**WHAT YOU SHOULD DO**
Say how many lines of the material include "Arena". Give the number without any other text.

**TASK INPUT**
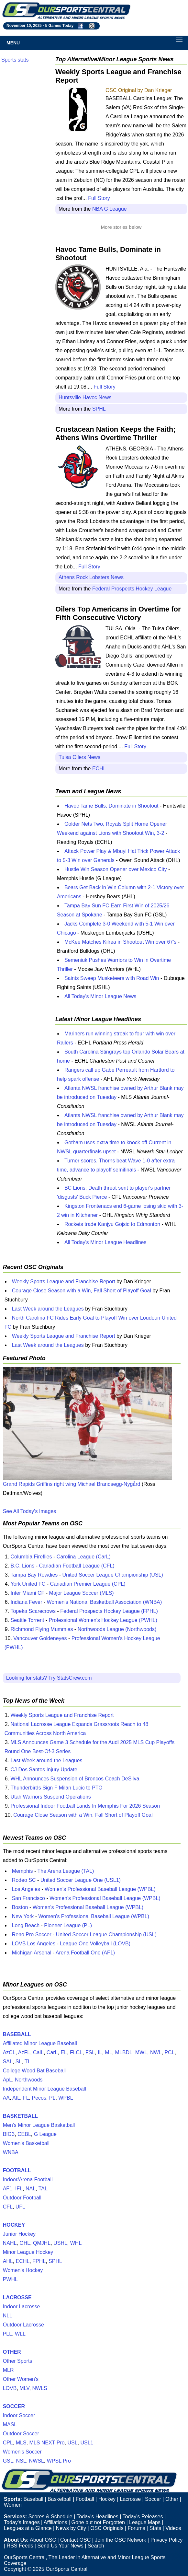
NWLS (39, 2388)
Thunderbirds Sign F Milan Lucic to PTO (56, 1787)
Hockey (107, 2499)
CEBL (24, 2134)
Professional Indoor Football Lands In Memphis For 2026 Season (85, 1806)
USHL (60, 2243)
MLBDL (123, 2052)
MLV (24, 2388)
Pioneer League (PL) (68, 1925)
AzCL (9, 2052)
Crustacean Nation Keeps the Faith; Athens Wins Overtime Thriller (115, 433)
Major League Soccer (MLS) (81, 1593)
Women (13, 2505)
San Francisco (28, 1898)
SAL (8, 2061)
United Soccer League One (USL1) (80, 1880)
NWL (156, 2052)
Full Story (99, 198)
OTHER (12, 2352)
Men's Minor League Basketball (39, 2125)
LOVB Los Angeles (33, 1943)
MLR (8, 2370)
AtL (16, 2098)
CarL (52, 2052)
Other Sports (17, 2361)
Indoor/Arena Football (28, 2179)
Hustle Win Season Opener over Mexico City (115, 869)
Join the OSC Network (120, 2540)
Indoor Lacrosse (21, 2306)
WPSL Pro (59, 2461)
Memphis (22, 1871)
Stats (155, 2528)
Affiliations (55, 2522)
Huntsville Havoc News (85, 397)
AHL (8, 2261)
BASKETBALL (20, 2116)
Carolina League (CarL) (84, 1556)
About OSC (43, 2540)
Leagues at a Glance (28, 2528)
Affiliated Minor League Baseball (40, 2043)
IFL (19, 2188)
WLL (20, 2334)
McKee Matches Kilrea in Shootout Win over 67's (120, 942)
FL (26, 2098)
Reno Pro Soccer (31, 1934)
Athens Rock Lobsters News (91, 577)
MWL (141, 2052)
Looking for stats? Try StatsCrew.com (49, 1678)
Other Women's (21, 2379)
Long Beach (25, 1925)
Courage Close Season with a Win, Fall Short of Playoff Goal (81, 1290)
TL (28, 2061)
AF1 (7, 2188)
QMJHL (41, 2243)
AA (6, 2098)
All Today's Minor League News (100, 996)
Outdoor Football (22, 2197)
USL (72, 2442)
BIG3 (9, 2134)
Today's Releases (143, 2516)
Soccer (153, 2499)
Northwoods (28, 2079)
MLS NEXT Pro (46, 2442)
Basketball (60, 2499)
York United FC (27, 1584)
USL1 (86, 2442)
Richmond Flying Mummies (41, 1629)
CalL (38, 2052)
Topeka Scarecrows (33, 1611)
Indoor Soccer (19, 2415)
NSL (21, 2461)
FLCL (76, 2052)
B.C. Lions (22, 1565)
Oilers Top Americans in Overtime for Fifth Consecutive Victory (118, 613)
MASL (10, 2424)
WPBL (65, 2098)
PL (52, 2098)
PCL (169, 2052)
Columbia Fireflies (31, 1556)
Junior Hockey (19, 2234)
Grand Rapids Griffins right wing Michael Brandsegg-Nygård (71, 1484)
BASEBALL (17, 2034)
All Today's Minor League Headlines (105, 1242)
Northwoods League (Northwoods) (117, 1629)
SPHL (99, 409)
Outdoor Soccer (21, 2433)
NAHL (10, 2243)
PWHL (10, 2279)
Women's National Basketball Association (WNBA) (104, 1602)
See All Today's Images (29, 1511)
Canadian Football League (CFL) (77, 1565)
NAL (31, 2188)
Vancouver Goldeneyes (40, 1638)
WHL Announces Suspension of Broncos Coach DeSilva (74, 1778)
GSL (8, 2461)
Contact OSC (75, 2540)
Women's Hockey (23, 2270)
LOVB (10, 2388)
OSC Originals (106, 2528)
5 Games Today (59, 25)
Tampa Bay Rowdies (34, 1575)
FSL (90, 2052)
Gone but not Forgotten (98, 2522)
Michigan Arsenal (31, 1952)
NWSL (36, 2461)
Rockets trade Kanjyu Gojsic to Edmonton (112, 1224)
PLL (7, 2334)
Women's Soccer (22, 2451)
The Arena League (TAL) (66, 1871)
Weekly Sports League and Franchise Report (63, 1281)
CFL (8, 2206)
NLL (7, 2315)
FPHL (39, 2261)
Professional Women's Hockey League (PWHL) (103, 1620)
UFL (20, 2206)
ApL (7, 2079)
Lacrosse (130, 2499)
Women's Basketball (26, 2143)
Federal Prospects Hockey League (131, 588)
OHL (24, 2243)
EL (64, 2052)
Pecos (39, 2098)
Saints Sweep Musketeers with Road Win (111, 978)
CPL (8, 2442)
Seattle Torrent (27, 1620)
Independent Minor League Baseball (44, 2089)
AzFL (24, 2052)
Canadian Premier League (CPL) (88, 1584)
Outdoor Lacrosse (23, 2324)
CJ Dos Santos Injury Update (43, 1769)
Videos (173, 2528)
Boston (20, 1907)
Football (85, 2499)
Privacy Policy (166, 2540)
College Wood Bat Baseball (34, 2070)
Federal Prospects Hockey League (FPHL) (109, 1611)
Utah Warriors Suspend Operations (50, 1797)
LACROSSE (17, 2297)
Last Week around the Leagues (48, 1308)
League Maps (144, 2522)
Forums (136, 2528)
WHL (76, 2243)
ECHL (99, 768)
---
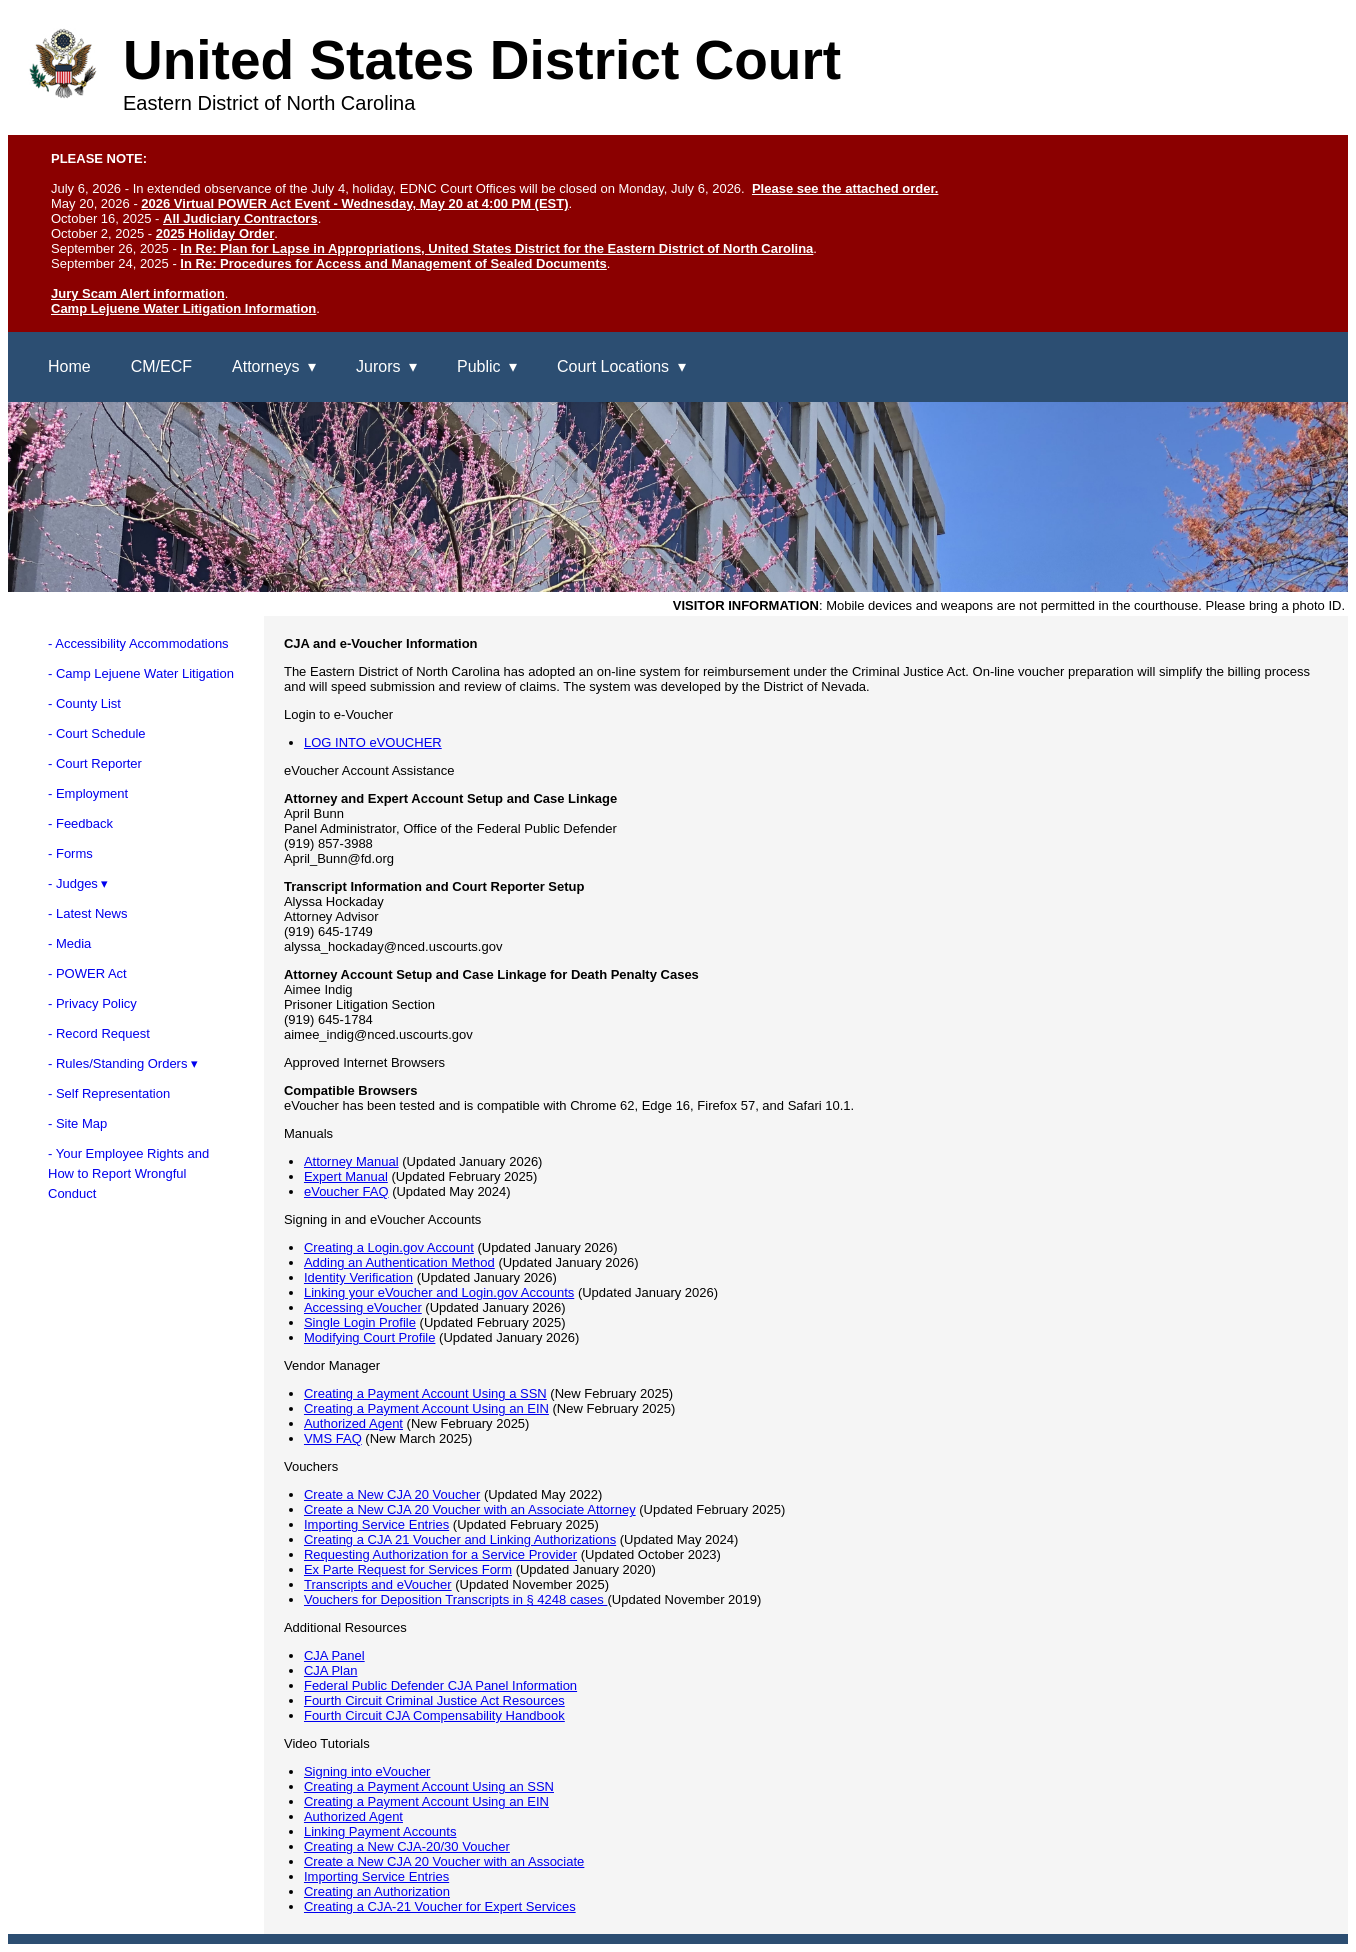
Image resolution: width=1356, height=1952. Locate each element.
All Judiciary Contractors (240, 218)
...
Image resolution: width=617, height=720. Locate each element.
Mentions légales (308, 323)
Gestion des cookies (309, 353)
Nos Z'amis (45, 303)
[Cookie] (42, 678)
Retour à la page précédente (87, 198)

**TASK SOLUTION**
2